Source records ▸
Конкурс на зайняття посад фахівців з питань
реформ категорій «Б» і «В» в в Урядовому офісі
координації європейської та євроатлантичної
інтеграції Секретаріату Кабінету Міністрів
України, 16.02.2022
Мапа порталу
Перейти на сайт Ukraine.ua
==
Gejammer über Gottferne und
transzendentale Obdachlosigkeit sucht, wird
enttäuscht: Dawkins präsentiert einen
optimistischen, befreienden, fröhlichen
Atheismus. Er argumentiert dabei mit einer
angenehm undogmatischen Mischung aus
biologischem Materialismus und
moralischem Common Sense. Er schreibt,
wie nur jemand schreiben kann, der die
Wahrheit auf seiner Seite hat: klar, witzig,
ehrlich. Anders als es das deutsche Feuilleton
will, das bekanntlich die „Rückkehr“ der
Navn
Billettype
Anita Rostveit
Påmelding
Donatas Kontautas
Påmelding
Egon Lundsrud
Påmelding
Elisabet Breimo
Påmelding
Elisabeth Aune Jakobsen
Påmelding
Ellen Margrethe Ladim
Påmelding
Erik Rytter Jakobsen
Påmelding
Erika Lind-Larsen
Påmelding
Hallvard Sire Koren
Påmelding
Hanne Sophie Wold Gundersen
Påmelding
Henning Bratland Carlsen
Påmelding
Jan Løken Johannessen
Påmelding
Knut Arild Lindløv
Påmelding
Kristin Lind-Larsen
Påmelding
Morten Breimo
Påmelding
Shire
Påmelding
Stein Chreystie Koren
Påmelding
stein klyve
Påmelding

ACTION ITEM ▸ Look through the entries above; copy every line holding the string "Larsen".

EXPECTED ANSWER ▸
Erika Lind-Larsen
Kristin Lind-Larsen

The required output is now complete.